# Exercise description
Go through the records below from the first line and print each one exactly, stopping after the line that contains "tarmog'i sifatida ta'riflanadi. Unda nutqning". Do not print pictures or anything past that line.

[Saved entries]

========

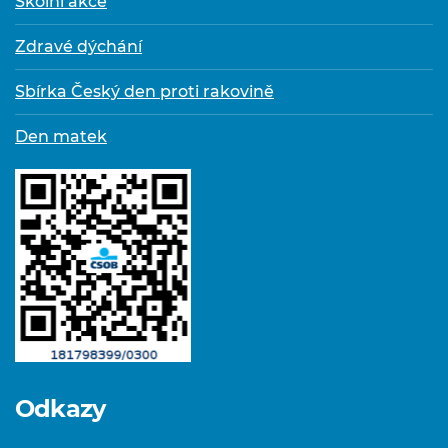
Školní akce
Zdravé dýchání
Sbírka Český den proti rakovině
Den matek
Odkazy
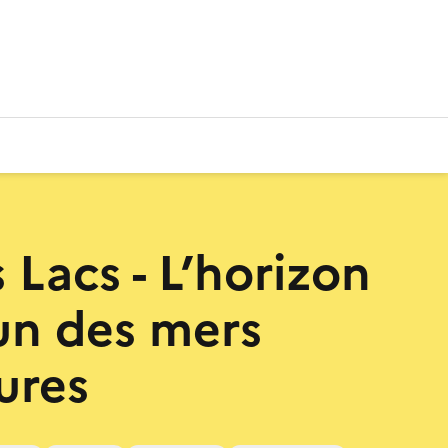
 Lacs - L’horizon
n des mers
ures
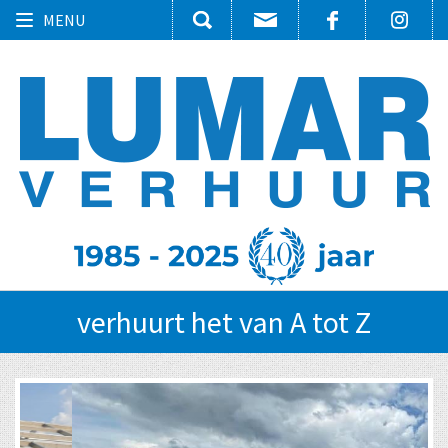
Toggle
MENU
navigation
verhuurt het van A tot Z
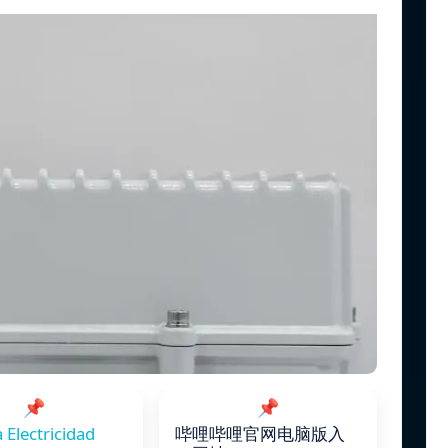
📌
📌
 Electricidad
哔哩哔哩官网电脑版入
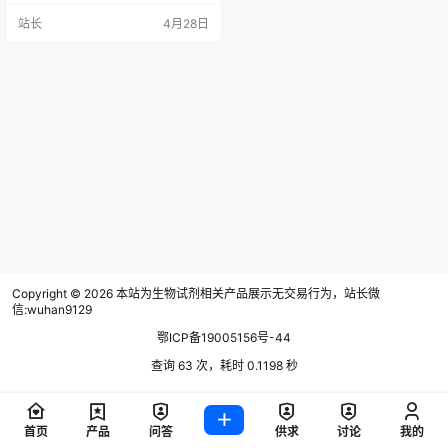
珠、上海科华等企业亦有产品获
站长
4月28日
批。数据显示，英科新创成立于198
9年，注册资本超1.5亿元，法定代表
人为焦鲁闽，是一家专业的体外诊
断产品生产商。
Copyright © 2026
本站为生物试剂相关产品展示无交易行为，站长微
信:wuhan9129
鄂ICP备19005156号-44
查询 63 次，耗时 0.1198 秒
首页
产品
问答
供求
讨论
我的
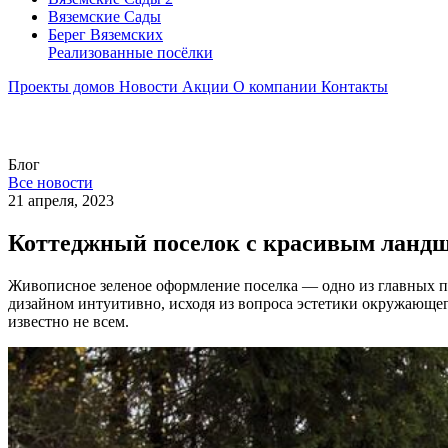
Вяземские Сады
Берег Вяземскиx
Реализованные посёлки
Проекты домов
Новости
Акции
О компании
Контакты
Блог
Все новости
21 апреля, 2023
Коттеджный поселок с красивым ланд
Живописное зеленое оформление поселка — одно из главных 
дизайном интуитивно, исходя из вопроса эстетики окружающег
известно не всем.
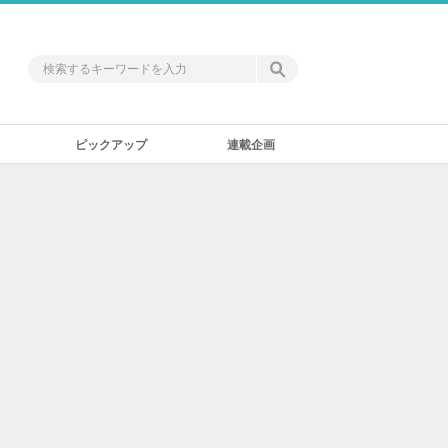
ピックアップ
連載企画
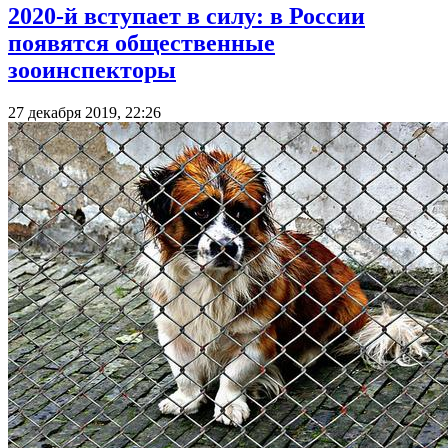
2020-й вступает в силу: в России
появятся общественные
зооинспекторы
27 декабря 2019, 22:26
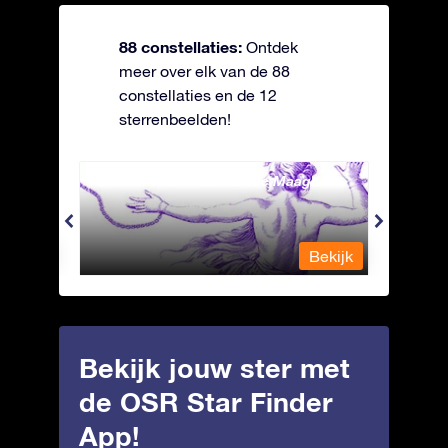
88 constellaties:
Ontdek
meer over elk van de 88
constellaties en de 12
sterrenbeelden!
Andromeda - Geketende Maagd
Antli
Bekijk
Bekijk
Bekijk jouw ster met
de OSR Star Finder
App!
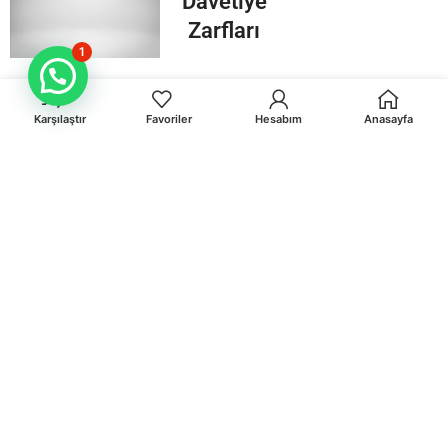
Davetiye
Zarfları
1
Karşılaştır
Favoriler
Hesabım
Anasayfa
Orhaniye Mah.Karasörcüler Sk.No:6/B MUĞLA
0 541 212 36 32
info@egematbaa.com.tr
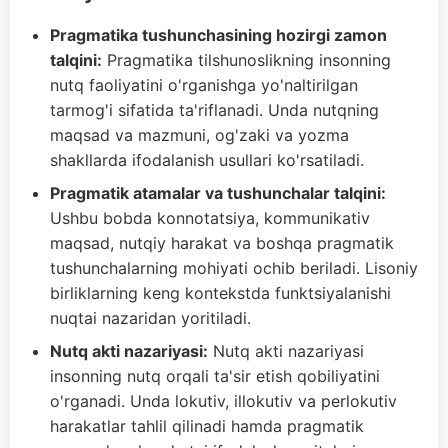
Pragmatika tushunchasining hozirgi zamon
talqini:
Pragmatika tilshunoslikning insonning
nutq faoliyatini o'rganishga yo'naltirilgan
tarmog'i sifatida ta'riflanadi. Unda nutqning
maqsad va mazmuni, og'zaki va yozma
shakllarda ifodalanish usullari ko'rsatiladi.
Pragmatik atamalar va tushunchalar talqini:
Ushbu bobda konnotatsiya, kommunikativ
maqsad, nutqiy harakat va boshqa pragmatik
tushunchalarning mohiyati ochib beriladi. Lisoniy
birliklarning keng kontekstda funktsiyalanishi
nuqtai nazaridan yoritiladi.
Nutq akti nazariyasi:
Nutq akti nazariyasi
insonning nutq orqali ta'sir etish qobiliyatini
o'rganadi. Unda lokutiv, illokutiv va perlokutiv
harakatlar tahlil qilinadi hamda pragmatik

========

# Solution for this task
Školní akce
Zdravé dýchání
Sbírka Český den proti rakovině
Den matek
Odkazy
 Lacs - L’horizon
n des mers
ures
Toggle
MENU
navigation
verhuurt het van A tot Z
📌
📌
 Electricidad
哔哩哔哩官网电脑版入
珠、上海科华等企业亦有产品获
站长
4月28日
批。数据显示，英科新创成立于198
9年，注册资本超1.5亿元，法定代表
人为焦鲁闽，是一家专业的体外诊
断产品生产商。
Copyright © 2026
本站为生物试剂相关产品展示无交易行为，站长微
信:wuhan9129
鄂ICP备19005156号-44
查询 63 次，耗时 0.1198 秒
首页
产品
问答
供求
讨论
我的
Вяземские Сады
Берег Вяземскиx
Реализованные посёлки
Проекты домов
Новости
Акции
О компании
Контакты
Блог
Все новости
21 апреля, 2023
Коттеджный поселок с красивым ланд
Живописное зеленое оформление поселка — одно из главных 
дизайном интуитивно, исходя из вопроса эстетики окружающег
известно не всем.
ピックアップ
連載企画
2020-й вступает в силу: в России
появятся общественные
зооинспекторы
27 декабря 2019, 22:26
88 constellaties:
Ontdek
meer over elk van de 88
constellaties en de 12
sterrenbeelden!
Andromeda - Geketende Maagd
Antli
Bekijk
Bekijk
Bekijk jouw ster met
de OSR Star Finder
App!
Davetiye
Zarfları
1
Karşılaştır
Favoriler
Hesabım
Anasayfa
Orhaniye Mah.Karasörcüler Sk.No:6/B MUĞLA
0 541 212 36 32
info@egematbaa.com.tr
Pragmatika tushunchasining hozirgi zamon
talqini:
Pragmatika tilshunoslikning insonning
nutq faoliyatini o'rganishga yo'naltirilgan
tarmog'i sifatida ta'riflanadi. Unda nutqning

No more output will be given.